But supercontinuum sources are not directly applicable to bioimaging because of the delicate nature of specimens. Now, their adaptation has taken a leap forward.

Standard confocal imaging of a stem section of Westringia, an Australian shrub, is produced by overlaying a transmission image with triple-channel confocal fluorescence maximum intensity projection of a z-stack
FIGURE 1. Standard confocal imaging of a stem section of Westringia, an Australian shrub, is produced by overlaying a transmission image with triple-channel confocal fluorescence maximum intensity projection of a z-stack). The image was generated using 405 and 492 nm excitation (WLL) and 415–461, 500–551, and 670–710 nm emission. (Image courtesy R. White, CSIRO Plant Industry; Canberra, Australia)

White light lasers and supercontinuum fiber

The white light laser (WLL) takes advantage of a series of nonlinear effects that occur in all optical materials. Commonly, these effects are not seen, as their probability is too low in ordinary optical elements (usually, they are unwanted, too). The supercontinuum fiber3 enhances these effects in order to create a broad spectrum out of a monochromatic source. The heart of the fiber is an array of some-hundred hollow tubes, usually arranged in a hexagonal pattern and also referred to as photonic crystal fibers (PCFs). To generate sufficient white light, a high photon density is required.

To provide this density, a pulsed illumination is introduced. The first stage of a WLL source is therefore a seed laser—a fiber laser that emits infrared (IR) light in a pulsed mode (typically 80 MHz). The second stage is designed as an amplifier, boosting the total output to some watts and still keeping the pulsed nature of the seed source. Consequently, the first two stages provide very high, intense IR pulses that are fed into the supercontinuum fiber.

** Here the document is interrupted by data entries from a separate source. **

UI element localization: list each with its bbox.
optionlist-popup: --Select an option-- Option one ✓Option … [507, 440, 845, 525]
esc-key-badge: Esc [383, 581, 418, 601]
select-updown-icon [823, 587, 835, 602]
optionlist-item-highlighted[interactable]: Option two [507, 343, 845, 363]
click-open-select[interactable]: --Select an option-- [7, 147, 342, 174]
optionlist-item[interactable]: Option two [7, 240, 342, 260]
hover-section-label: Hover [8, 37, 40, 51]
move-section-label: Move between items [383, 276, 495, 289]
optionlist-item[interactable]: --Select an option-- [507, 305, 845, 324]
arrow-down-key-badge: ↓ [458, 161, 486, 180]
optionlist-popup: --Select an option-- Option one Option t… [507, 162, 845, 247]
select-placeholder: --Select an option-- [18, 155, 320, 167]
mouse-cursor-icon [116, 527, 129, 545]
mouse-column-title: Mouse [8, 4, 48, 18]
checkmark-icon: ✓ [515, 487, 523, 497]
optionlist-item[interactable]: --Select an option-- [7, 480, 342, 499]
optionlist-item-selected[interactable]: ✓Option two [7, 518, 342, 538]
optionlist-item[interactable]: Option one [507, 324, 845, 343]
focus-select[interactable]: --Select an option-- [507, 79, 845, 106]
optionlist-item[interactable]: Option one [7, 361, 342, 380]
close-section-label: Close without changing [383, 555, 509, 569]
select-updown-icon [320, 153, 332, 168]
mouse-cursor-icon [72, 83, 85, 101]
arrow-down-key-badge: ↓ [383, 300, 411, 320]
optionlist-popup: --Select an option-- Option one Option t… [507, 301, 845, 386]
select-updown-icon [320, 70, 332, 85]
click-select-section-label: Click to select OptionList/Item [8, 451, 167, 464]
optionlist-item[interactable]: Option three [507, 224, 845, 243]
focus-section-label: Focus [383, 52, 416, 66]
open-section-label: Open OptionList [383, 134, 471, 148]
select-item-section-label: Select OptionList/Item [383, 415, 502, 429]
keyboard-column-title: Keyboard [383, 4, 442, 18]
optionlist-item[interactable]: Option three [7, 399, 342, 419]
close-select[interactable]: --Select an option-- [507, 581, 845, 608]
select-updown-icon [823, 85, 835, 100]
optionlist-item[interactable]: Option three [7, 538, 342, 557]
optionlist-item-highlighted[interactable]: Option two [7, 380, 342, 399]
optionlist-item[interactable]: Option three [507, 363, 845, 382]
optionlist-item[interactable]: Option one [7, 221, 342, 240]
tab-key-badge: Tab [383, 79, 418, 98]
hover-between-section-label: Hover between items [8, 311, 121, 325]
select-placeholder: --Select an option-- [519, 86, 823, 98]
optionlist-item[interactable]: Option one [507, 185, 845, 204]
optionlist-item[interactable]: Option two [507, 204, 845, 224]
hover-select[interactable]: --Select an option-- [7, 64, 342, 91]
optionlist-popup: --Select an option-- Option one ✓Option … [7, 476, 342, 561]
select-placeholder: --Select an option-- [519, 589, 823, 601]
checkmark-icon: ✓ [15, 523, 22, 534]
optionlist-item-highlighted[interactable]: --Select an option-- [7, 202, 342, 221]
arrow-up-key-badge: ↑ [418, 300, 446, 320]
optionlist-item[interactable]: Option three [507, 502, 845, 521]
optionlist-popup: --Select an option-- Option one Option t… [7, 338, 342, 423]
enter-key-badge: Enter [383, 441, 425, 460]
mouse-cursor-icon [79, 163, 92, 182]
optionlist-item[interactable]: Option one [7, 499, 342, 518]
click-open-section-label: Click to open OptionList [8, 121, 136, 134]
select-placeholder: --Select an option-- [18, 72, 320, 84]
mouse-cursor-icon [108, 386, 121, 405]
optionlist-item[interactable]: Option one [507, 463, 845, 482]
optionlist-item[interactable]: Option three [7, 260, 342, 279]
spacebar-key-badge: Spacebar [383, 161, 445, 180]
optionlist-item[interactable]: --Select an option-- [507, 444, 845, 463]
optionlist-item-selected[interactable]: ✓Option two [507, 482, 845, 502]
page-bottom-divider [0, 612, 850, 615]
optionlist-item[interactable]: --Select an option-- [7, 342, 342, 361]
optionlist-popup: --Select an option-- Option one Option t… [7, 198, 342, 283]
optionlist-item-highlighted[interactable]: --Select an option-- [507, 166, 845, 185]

The nonlinear effects in the PCFs generate a broad spectrum, spanning a couple of hundred nanometers, including the visible range. The output consequently appears as white emission. This white light is not a combination of three colors, unlike pseudo-white sources such as Ar/Kr lasers that provide blue, green, and red monochrome lines—which the brain combines to white. The WLL emits a truly white spectrum, like an incandescent bulb or the sun. But it has the beam properties of a laser, which is required for true confocal microscopy.4

For confocal imaging

The light requirements for confocal imaging are intensity of a few milliwatts (otherwise, the sample would burn away immediately) along with small bandlets of spectral range that can specifically excite the desired fluorochromes. WLL provides an intensity of some watts, so for this application the white emission is typically filtered with a dynamic device, an acousto-optical tunable filter (AOTF)—a crystal that is electronically programmable to separate the desired colors out of the white spectrum. It creates a small spectral bandlet only a few nanometers wide (for instance, 0.5 to 2 nm) and whose color is programmable and thus steplessly tunable: The operator can pick whatever color is needed for the application. The intensity of such a bandlet is in the range of a couple of milliwatts—still too high for standard confocal imaging. To control the intensity, a second parameter is available that allows stepless tuning of the brightness between zero and the maximum.

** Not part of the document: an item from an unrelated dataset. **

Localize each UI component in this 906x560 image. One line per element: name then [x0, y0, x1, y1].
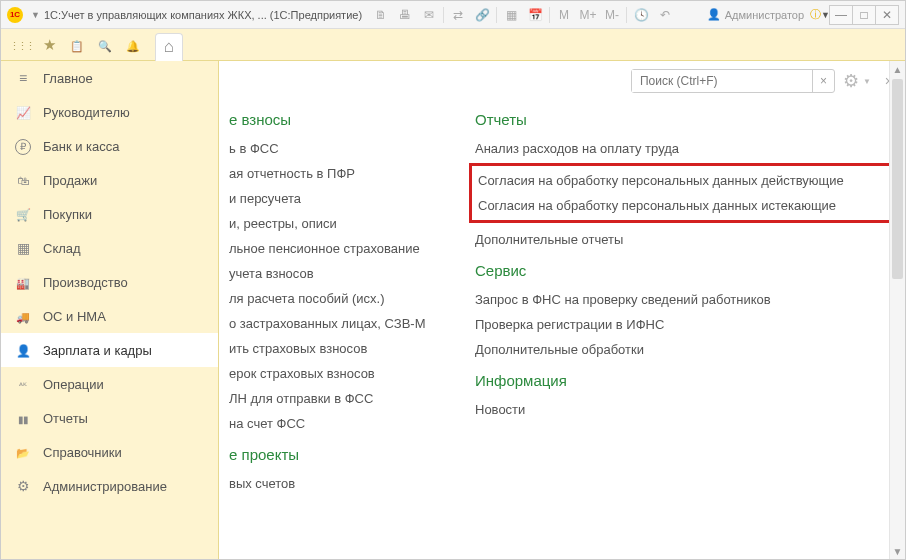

sagittal section of a eucalyptus leaf specimen
FIGURE 2. This sagittal section of a eucalyptus leaf specimen, freshly cut in water, was imaged using (a) confocal triple fluorescence overlay, with 470 nm excitation (WLL) and 480–510, 538–583, and 709–736 nm emission. Different molecular species are rendered in different colors. The specimen is also shown (b) as a FLIM image with 470 nm excitation (WLL), with emission of 600–650 nm and lifetimes from 0.35–3.10 ns. Different molecular species with varying fluorescence lifetimes are rendered in different colors (at identical emission band). (Image courtesy of R. White, CSIRO Plant Industry; Canberra, Australia)

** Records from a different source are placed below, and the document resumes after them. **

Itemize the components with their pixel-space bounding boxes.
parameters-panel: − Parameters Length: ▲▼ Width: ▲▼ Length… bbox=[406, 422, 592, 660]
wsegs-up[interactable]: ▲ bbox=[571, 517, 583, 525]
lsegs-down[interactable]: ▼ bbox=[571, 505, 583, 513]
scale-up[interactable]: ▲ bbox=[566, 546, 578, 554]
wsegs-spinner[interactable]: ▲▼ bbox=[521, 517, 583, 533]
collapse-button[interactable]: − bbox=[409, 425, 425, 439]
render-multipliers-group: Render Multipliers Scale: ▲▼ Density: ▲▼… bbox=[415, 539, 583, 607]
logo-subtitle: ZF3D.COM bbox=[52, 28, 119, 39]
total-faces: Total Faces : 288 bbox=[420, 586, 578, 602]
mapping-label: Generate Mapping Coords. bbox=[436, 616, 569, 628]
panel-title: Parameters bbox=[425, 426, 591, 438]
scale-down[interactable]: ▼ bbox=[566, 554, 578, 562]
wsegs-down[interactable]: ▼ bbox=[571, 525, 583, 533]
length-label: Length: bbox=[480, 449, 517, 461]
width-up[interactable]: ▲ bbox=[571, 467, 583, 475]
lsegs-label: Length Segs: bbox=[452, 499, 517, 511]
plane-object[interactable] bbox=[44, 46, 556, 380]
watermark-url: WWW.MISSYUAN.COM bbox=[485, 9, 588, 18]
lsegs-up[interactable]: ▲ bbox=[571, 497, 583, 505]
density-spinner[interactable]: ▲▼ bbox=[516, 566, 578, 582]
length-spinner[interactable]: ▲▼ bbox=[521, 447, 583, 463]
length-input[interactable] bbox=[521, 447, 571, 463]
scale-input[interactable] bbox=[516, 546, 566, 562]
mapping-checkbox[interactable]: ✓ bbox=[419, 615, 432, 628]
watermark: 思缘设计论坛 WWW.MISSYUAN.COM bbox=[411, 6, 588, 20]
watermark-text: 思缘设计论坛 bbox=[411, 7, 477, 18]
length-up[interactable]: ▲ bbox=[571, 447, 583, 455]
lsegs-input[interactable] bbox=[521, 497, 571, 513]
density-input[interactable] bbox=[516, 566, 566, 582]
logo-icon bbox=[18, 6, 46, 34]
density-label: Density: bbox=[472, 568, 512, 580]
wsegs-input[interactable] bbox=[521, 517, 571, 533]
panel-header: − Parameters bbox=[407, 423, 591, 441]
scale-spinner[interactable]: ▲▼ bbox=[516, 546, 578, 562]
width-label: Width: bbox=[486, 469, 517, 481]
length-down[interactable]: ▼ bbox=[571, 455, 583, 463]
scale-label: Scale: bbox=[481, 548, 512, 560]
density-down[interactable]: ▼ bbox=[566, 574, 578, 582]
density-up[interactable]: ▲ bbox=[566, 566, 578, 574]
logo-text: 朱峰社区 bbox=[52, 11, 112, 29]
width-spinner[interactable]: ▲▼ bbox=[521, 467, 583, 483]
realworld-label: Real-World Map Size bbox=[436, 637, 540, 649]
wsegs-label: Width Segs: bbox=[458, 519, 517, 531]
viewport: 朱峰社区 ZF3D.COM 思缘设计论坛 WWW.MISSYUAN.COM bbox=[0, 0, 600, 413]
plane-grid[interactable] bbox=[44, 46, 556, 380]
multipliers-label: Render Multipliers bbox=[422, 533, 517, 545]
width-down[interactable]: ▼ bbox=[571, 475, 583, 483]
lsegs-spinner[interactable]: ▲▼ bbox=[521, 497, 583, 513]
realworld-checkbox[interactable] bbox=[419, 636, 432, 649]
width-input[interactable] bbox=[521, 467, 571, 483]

Thus, the source offers light that is tunable in both color and intensity over the full range of visible light. The appropriate color for any fluorochrome can be dialed and illumination intensity is adjustable to fit the current requirements. As if this were not enough, the AOTF allows a whole series of bandlets to be controlled simultaneously; currently, a standard is eight different colors at a time. Each of these bandlets has the properties described above: Free tunability of both color and intensity independent of each other. This is the ideal light source for multicolor fluorescence confocal microscopy; the long-sought "magic" illumination source.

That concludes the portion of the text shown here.